What role does patience play as you draw?

Patience is just as important as the pencil or the paper in my work. People seem to talk about patience slightly in the negative or as something to strive for that is difficult to achieve. You have to have patience to endure bad things or you have to show patience with difficult people. I like to think about patience as simply a means to a desired end. You can only get from A to B by actually doing the work, so it is merely a given that if I want to fill a page with 10,000 tiny marks that I'll need to show some patience. So it just is, I guess. There are definitely times when I want to hang up a drawing because I'm sick of making a certain mark or because my hand really hurts. The thought of a drawing in its finished state is quite an inspiration for me. It's what keeps me going actually. Well, not completely. Beer and coffee really help me in this regard too.

Can you talk about what you are working on now.
The big drawing that I've been working on is based on a grid. The grid has become important to me lately as a starting point.

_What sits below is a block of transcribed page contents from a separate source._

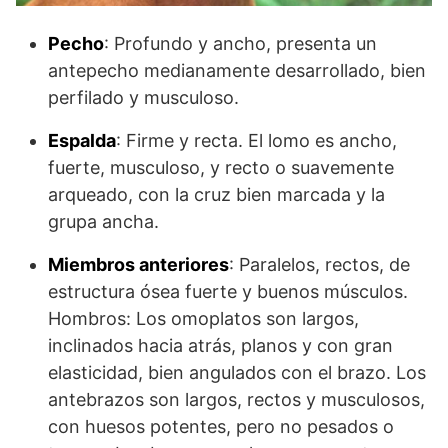
Pecho
: Profundo y ancho, presenta un
antepecho medianamente desarrollado, bien
perfilado y musculoso.
Espalda
: Firme y recta. El lomo es ancho,
fuerte, musculoso, y recto o suavemente
arqueado, con la cruz bien marcada y la
grupa ancha.
Miembros anteriores
: Paralelos, rectos, de
estructura ósea fuerte y buenos músculos.
Hombros: Los omoplatos son largos,
inclinados hacia atrás, planos y con gran
elasticidad, bien angulados con el brazo. Los
antebrazos son largos, rectos y musculosos,
con huesos potentes, pero no pesados o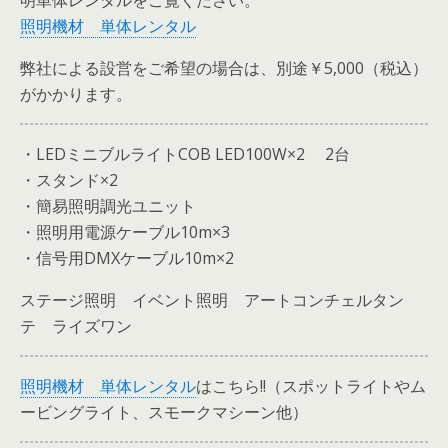
明単体レンタルをご覧ください。
照明機材 単体レンタル
弊社による設営をご希望の場合は、別途￥5,000（税込）
がかかります。
・LEDミニブルライトCOB LED100W×2 2台
・スタンド×2
・簡易照明調光ユニット
・照明用電源ケーブル10m×3
・信号用DMXケーブル10m×2
ステージ照明 イベント照明 アートコンチェルタン
テ ライズワン
照明機材 単体レンタル
はこちら!!（スポットライトやム
ービングライト、スモークマシーン他）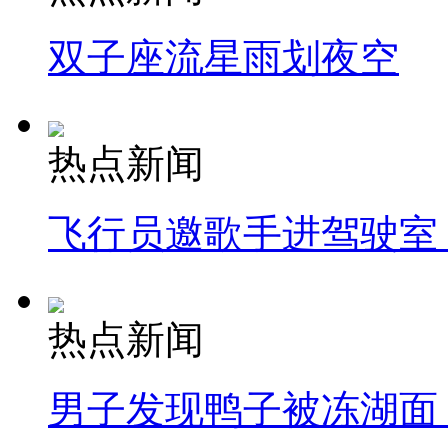
双子座流星雨划夜空
热点新闻
飞行员邀歌手进驾驶室
热点新闻
男子发现鸭子被冻湖面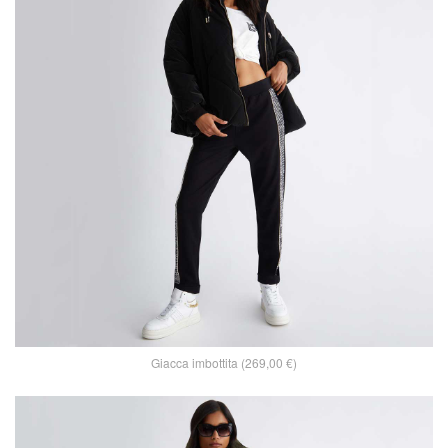
Giacca imbottita (269,00 €)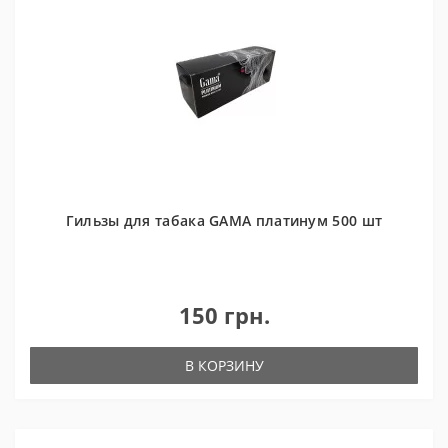
Гильзы для табака GAMA платинум 500 шт
150 грн.
В КОРЗИНУ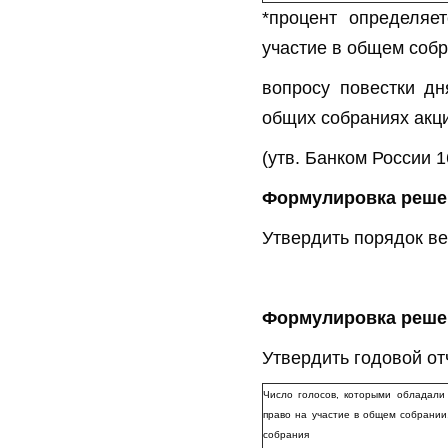
*процент определяе
участие в общем собр
вопросу повестки дн
общих собраниях акц
(утв. Банком России 1
Формулировка реше
Утвердить порядок ве
По вопр
Формулировка решен
Утвердить годовой от
Число голосов, которыми обладали
право на участие в общем собрании
собрания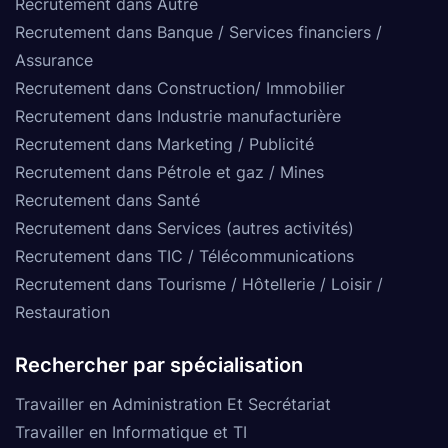
Recrutement dans Autre
Recrutement dans Banque / Services financiers /
Assurance
Recrutement dans Construction/ Immobilier
Recrutement dans Industrie manufacturière
Recrutement dans Marketing / Publicité
Recrutement dans Pétrole et gaz / Mines
Recrutement dans Santé
Recrutement dans Services (autres activités)
Recrutement dans TIC / Télécommunications
Recrutement dans Tourisme / Hôtellerie / Loisir /
Restauration
Rechercher par spécialisation
Travailler en Administration Et Secrétariat
Travailler en Informatique et TI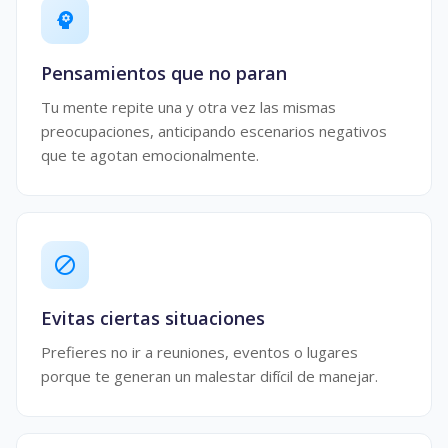
psychology
Pensamientos que no paran
Tu mente repite una y otra vez las mismas
preocupaciones, anticipando escenarios negativos
que te agotan emocionalmente.
block
Evitas ciertas situaciones
Prefieres no ir a reuniones, eventos o lugares
porque te generan un malestar difícil de manejar.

I've been filling in the different squares of the grid with different values creating a sort of fuzzy, pixilated, abstract composition. Each square is shaded in a different direction which creates a very strange sort of texture. It's an interesting subplot to the larger story. Beyond that I have about twenty other drawings ready to go in my head that only need time before I can get started on them. The beauty and curse of spending a long time on drawings is that I get a lot of ideas for new drawings, but can't start them for a few years later it seems. Oh well.